It can't be worse than people asking if your child is your grandchild. Has happened to me.


----------



## RandomDude (Dec 18, 2010)

Haha! True true


----------



## ConanHub (Aug 9, 2013)

44 and still got some baby face going on.

If I leave a little stubble it helps but not fully.

What really helps is letting my beard grow some. Just as much white as anything else.

I get invited to outings by twenty to 30 year olds often and asked out by women between 20 and 30 as well.

Clean shaven is the worst. No grey hair on my head yet.

Most people say I should be happy about it and a lot of guys actually shake my hand and say good job but I mostly find it annoying.

I think looking older would help a little but I don't think younger women care as much these days.

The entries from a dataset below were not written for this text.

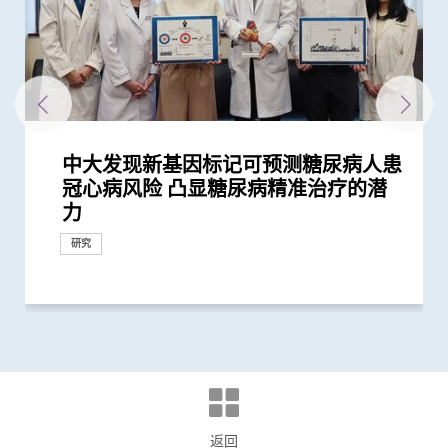
中大发现新基因标记可预测糖尿病人患
中大建议所有孕妇作口服葡萄糖耐量测
「赛马会年轻糖尿支援计划」为逾900
中大发现年轻糖尿病前期患者患糖尿病
中大研究显示糖尿病死亡率及并发症发
中大研究发现「DNA端粒长度缩短」为
患有多囊卵巢综合症华人女性的糖尿病
中大研究发现每6位糖尿病患者有1位出
中文大学与上海交通大学成功发现预测
与牛津大学十年研究合作 中大开发首
中大医学院长达近20年追踪研究 揭示
中大研究发现2型糖尿病对香港生产力
中大医学院跨国合作研究成功开发针对
中大证NT-proBNP有助预测2型糖尿病
中大利用大数据成功开发机器学习模型
中大领导之国际研究发现2型糖尿病患
中大领导的跨国研究发现可准确预测糖
中大成功研发新演算法预测糖尿病肾脏
新计划启动 支援年轻糖尿病患者
中大调查发现半数香港孕妇怀孕初期钠
中大研究显示持续服用RASi类药物可以
中大全球首证血糖波动不稳的肥胖型糖
中大研究显示DNA端粒长度可用於预测
中大医学院马青云教授获亚洲糖尿病研
中大医学院联同全球糖尿病知名专家合
中大发现糖尿病或为感染新冠肺炎高危
中大医学院与阿斯利康首度合作糖尿病
中大医学院两名杰出学者 获裘槎基金
中大研究警示怀孕妇女注意体重增幅
中大研究发现每5名糖尿病患者中 1人
中大研究指朋侪关顾 可减少受情绪困
中大发现糖尿患者患抑郁症风险为一般
中大研究新模式完善中国糖尿病护理系
中大教授陈重娥获颁「清野裕杰出领袖
中大开展为期四年DNA检测计划筛查
中大医学院揭示可发酵碳水化合物饮食
中大银屑病关节炎研究重要突破 成功
中大发现调整生活方式的介入治疗方案
中大利用肠道微生物辨别慢性肠道疾病
中大威院成功以单一导管同时修补二尖
中大研究显示现实中仅少数2型糖尿病
中大研究显示类风湿关节炎患者日服5
中大医学院一期临床研究中心成立十周
中大医学院建立国际认可生物样本库
中大证实「医健通」健康管理功能有助
新冠疫苗复必泰及科兴引发之「T细胞
中大研究证实新冠口服药有效降低院舍
中大新技术有效评估艾滋病病毒感染者
港大及中大医学院联合研究发现已接种
中大研究显示空气污染地区居住者 可
四成港人肠道微生态失衡情况与新冠患
中大研究显示新冠肺炎患者常见有肝脏
多元化预防衰老活动有助减低衰老状况
中大为5,000港人免费验脑 开展人口
中大发现严重睡眠窒息症未经治疗患者
中大医学院陈重娥教授获颁国际奖项以
中大成立「张金菱治疗柏金逊综合症研
中大全球首个「快速眼动睡眠行为障
中大研究证实低剂量三环抗抑郁药有助
中大研究证实银屑病关节炎患者炎症综
中大研究揭示全球大肠癌发病率有年轻
中大为本港老化人口制订标准化认知测
中大研究发现非酒精性脂肪肝诱发肝癌
中大研究揭乙肝康复者仍存罹患肝癌风
中大公布世界首个全球「炎症性肠病」
中大开展全球首个以「视网膜影像」筛
中大研究发现心房颤动引致中风个案15
中大研究证实家居诊治睡眠窒息症成效
中大公布全球首个幽门螺旋菌流行病学
中大伙澳洲专家研究东半球炎症性肠病
中大研究揭示脂肪肝问题不是肥胖人士
中大教授成为全球首位华人获颁「世界
中大成立周佩芳认知障碍预防研究中心
中大全球首项研究确认新大肠癌高风险
中大成立全球首个华人「早发性认知障
中大港大率先应用3D打印技术于复杂
中大与全球30多国专家合作研究 发现
中大与多国中风专家领导一项全球研究
中大就七种常见呼吸道病毒进行全港首
中大公布亚洲首项针对肥胖「睡眠窒息
中大筛查发现每三名社区长者就有一人
中大研究「肠道微生物移植」治疗难辨
中大率先引入「高频信号检测」技术以
中大医学院许树昌教授于《刺针》发表
中大倡议新药物治疗标准逆转脑血管硬
中大最新研究揭示本港每年逾十万非酒
中大与养和医院携手研究 发现抑郁症
中大提倡结合房颤筛查及药物教育 助
社区衰老状况筛查 发现65岁或以上的
头颈放射治疗增中风风险 中大证实
中大研究显示年轻及体重正常人士亦具
中大研究发现囊性纤维化与糖尿病关连
中大研究指六成糖尿病患者睡眠质素欠
中大与理大携手在威院推行24小时远程
中大公布香港慢性肾病透析患者就业研
中大公布小中风的最新药物治疗方法
香港和澳门的炎症性肠病新增个案高踞
中大制订肝癌风险评估指数 准确预测
中大率先采用三维心脏超声波以识别高
中大建议以舒缓性手法护理末期脑退化
中大成功研发全自动化视网膜图像分析
中大研究发现摄取过量盐份会导致高血
中大展开全港睡眠健康教育及改善计划
中大及港大研究团队携手成功发现脑痫
中大率亚洲肾科专家倡议慢性肾病早期
中大证实为颈血管狭窄进行支架成型治
中大三名学者获颁本年度裘槎基金会优
中大公布本港严重人类猪型流感的最新
冠心病风险 凸显糖尿病精准治疗的潜
试 全港两成孕妇患妊娠糖尿 研究发现
糖尿病年青患者提供连续血糖监测仪
的终生风险高达90% 心血管疾病风险增
生率正下降 唯年轻糖尿病患者情况未
有效生物标记 能识别有较高心血管疾
风险是非患病人士的4倍
现肾功能急剧下降
中国人糖尿病的基因标记
个华人糖尿预后预测模型
妊娠糖尿及怀孕期血糖上升对孕妇及子
及经济造成重大损失 年轻群组影响尤
华人群体的「1型糖尿病基因风险评
患者并发心血管病及肾病风险
精准预测老年糖尿病患者未来一年罹患
者并发肾病及心血管疾病的代谢生物标
尿病病人患上心血管疾病之生物标志物
病变 简单抽血即可助医生及早发现2型
摄取超标
降低 2型糖尿病晚期肾病患者出现心肾
尿病患者有较高患癌风险 并证实接受
糖尿病患者肾功能衰退
究协会表扬研究成就及贡献
作四年 为《刺针》制定糖尿病多元综
因素 研究有助了解病毒致病潜在机制
肾病研究 制订全球应对糖尿病肾病新
会颁发「裘槎优秀医学科研者奖2020」
因脂肪肝引致严重肝纤维化或肝硬化
扰之糖尿患者住院百分比
人的两倍 倡以一分钟问卷及早评估糖
统
奖」 成为本港首名学者荣膺亚洲糖尿
9,000名成年人士 以识别罹患早发性糖
介入治疗 可加强二甲双胍 metformin
修复受损关节骨头 亦可保护关节结构
可减轻近七成爱滋病病毒感染者的代谢
瓣及三尖瓣 治疗严重心瓣倒流新突破
患者能成功透过早期减重控制血糖以至
毫克皮质类固醇 出现心血管疾病的风
年 完成逾150项早期临床试验项目 助癌
推动香港成为大湾区新医药科研中心
糖尿病自我管理
反应」可有效预防不同新冠病毒变异株
长者五成入院风险及防止病情恶化
的心脏病风险
疫苗人士 在感染新型冠状病毒变异株
安全地透过定期运动预防罹患糖尿病
者类似 中大研发「微生态免疫力配
受损问题 建议监测患者肝功能 及早发
逾8成「前期衰老」长者逆转为「非衰
基础研究追踪本港脑健康状况
手术后较易出现心血管问题 吁手术前
表扬在糖尿病研究及治理的卓越贡献
究中心」 跨学科研崭新方法 减慢柏金
碍」家庭研究 揭柏金逊病家族遗传倾
改善难治性胃功能失调
合指数持续达标 能降低罹患心血管疾
化趋势
试 及早辨识认知障碍症患者
的关键致癌基因
险
於本世纪发病率及流行率系统性回顾研
查华人阿兹海默症研究
年间上升3倍 宜及早服用抗凝血药预防
满意 可处理半数公立医院成人个案 大
大型分析 揭全球44亿人感染 亚洲包括
获近年最大研究资助金额 势揭肠道微
独有
中风组织主席中风贡献奖」 全球首创
设立一站式简易网站提供认知障碍症资
群组
碍症」研究登记册
心脏手术
小中风新药物疗法
发现及早评估与治疗「小中风」可降低
个流行病学分析 发现「呼吸道合胞病
症」患者生活模式研究 证实个人化辅
患脑小血管病 藉世界中风日呼吁及早
梭菌感染 治愈率为传统抗生素治疗的3
确定脑部手术范围 有效提升复杂性脑
评论新沙士文章 强调医院感染控制措
化
精性脂肪肝新症
患者出现睡眠行为障碍或是脑退化先兆
长者减低中风风险
社区人口中 过半已踏入前期衰老
「颈动脉支架成型术」成效显著
罹患糖尿病风险 吁把握「黄金五年」
的原因
佳 中医耳穴疗法有助改善睡眠质素及
中风溶栓治疗服务
究并提倡中末期患者接受透析前的早期
亚太区首三位 中大成立资料库助市民
乙肝病人的肝癌风险
风险二尖瓣脱垂患者
症患者的吞咽困难
系统 有助糖尿病患者预防中风
压及增加中风机会
建立健康睡眠及健康校园生活
新基因标记
诊断计划
疗及 为心脏衰竭患者植入心脏肌肉收
秀科研者奖
情况
健康推广计划
研究
研究
研究
力
其子女糖尿病风险为同龄儿童3倍
数据显示有效管控血糖 大幅降低严...
近70%
见改善
病风险的糖尿病人
女的长期健康风险
为严重
分」工具 大幅提升糖尿病分类诊断准...
严重低血糖的风险
志物
势将改写临床指引
糖尿病患者的肾脏问题
并发症的风险
一类常用降血压药物的糖尿病患者患...
合策略
策略
尿患者的精神健康状况
病教研最高荣誉
尿病的高风险群组
预防2型糖尿病疗效
预防变形恶化
性脂肪肝病情
停药
险增一倍
症及糖尿病患者确立新治疗药物
引起的严重疾病
Omicron后能对不同的新冠病毒变异...
方」证有效促进新冠患者康复 有望提...
现病情恶化
老」
进行睡眠窒息症评估以减风险
逊病程
向高达6倍 追踪初期症状如便秘 可提...
病风险
究 发现本港发病率於过去30年急升...
中风
幅缩减八成轮候时间
香港逾半人口为带菌者
生物群之谜
「脉磁激法」助中风患者复修脑部功...
讯
七成中风风险
毒」及「甲型流感」为两大致命病毒
导疗程有效减轻病情
预防
倍
痫症手术成效约三成
施对控制疫情极为重要
确诊期减并发症机会
控制血糖
教育计划
增加认知
缩调节器成效显着
研究
研究
研究
研究
研究
研究
研究
奖项及荣誉
研究
奖项及荣誉
研究
研究
研究
研究
里程碑
研究
研究
研究
研究
研究
奖项及荣誉
研究
研究
临床服务
研究
研究
研究
研究
研究
研究
研究
研究
研究
研究
研究
临床服务
研究
研究
研究
临床服务
研究
研究
研究
研究
研究
健康推广计划
研究
研究
奖项及荣誉
研究
研究
研究
健康推广计划
研究
研究
研究
研究
研究
研究
研究
研究
研究
研究
研究
研究
国际合作
国际合作
研究
奖项及荣誉
健康推广计划
研究
研究
研究
研究
研究
研究
研究
研究
研究
研究
研究
研究
研究
研究
研究
研究
研究
研究
研究
研究
奖项及荣誉
研究
研究
研究
研究
临床服务
研究
外科创新技术
研究
研究
研究
研究
研究
研究
返回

When I laugh and tell them they should date one of my sons many of them say they like older men.

Marriage saves me! LOL!

Be up to my neck in little girls, so to speak and no insults intended towards young women, if Mrs. Conan ever passed away or left me. Heaven forbid.
_Posted via Mobile Device_


----------



## sh987 (Oct 10, 2013)

EleGirl said:


> I've always had a baby face...
> 
> When I was 21, guys thought I was 13..
> 
> ...


I guess I'm in the twilight zone, then. I'm 42, and have always had a very young looking face for my age, but (strangely enough) began going grey at 18. My days of dark hair are long ago in the mirror. lol


----------



## happy as a clam (Jan 5, 2014)

50 year old woman and STILL get carded from time to time! Hardly baby faced, but fit, trim, can still pass for early 30s on a good day (long blonde ponytail, workout clothes )
_Posted via Mobile Device_


----------



## moco82 (Jul 16, 2012)

I must be in this group, though if I don't shave and don't get enough sleep for some time, I don't get my ID checked. (To our non-American readers: there are draconian enforcement measures against restaurants in most states to check that a customer is 21, and the test is that if a customer looks to you, subjectively, to be under 30, then their identification needs to be verified. I've seen many debacles with waiters refusing foreign passports, or being unable to read the correct and logical date format of DD/MM/YYYY; or, vice versa, accepting a passport before a person's 21st birthday by misreading the date.) Gray hairs may be about to tip the balance, as my pubic hair is providing a preview.


----------



## MountainRunner (Dec 30, 2014)

Yep...Babyface here too. Hid it behind a goatee for decades and only recently went clean shaven (at the request of my wife after she experienced...the clean shaven feeling...  LOL!). Most believe me to be in my early/mid forties given my youthful appearance and fitness level and playful nature.


----------



## RandomDude (Dec 18, 2010)

Haha hiding behind facial hair! Guilty! I use an electric shave most of the time so to leave some stubble, otherwise... bah!


----------



## Rowan (Apr 3, 2012)

I'm still routinely carded at bars and restaurants, and I was often mistaken for much younger than my age when I was in my 20's and early 30's. I've been told I still look young for my age, but I don't really think so. I'm 38. I think I look about that. I imagine most of the people who claim I look younger are attempting a well-meant compliment. But I don't mind being the age I am, so I don't really mind looking it. 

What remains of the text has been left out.